* [Task directions]
What you return should be the full listing, copied exactly and stripped of its pictures.

··· Dataset excerpt ···

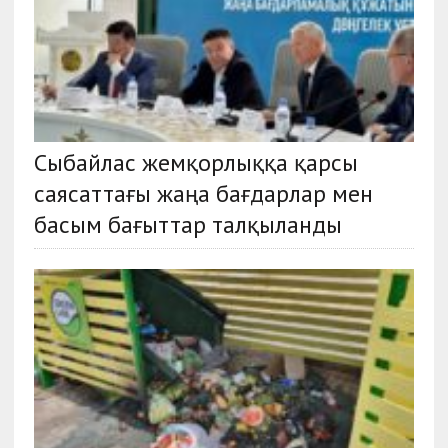
Сыбайлас жемқорлыққа қарсы
саясаттағы жаңа бағдарлар мен
басым бағыттар талқыланды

···

* [Result of the exercise]
Сыбайлас жемқорлыққа қарсы
саясаттағы жаңа бағдарлар мен
басым бағыттар талқыланды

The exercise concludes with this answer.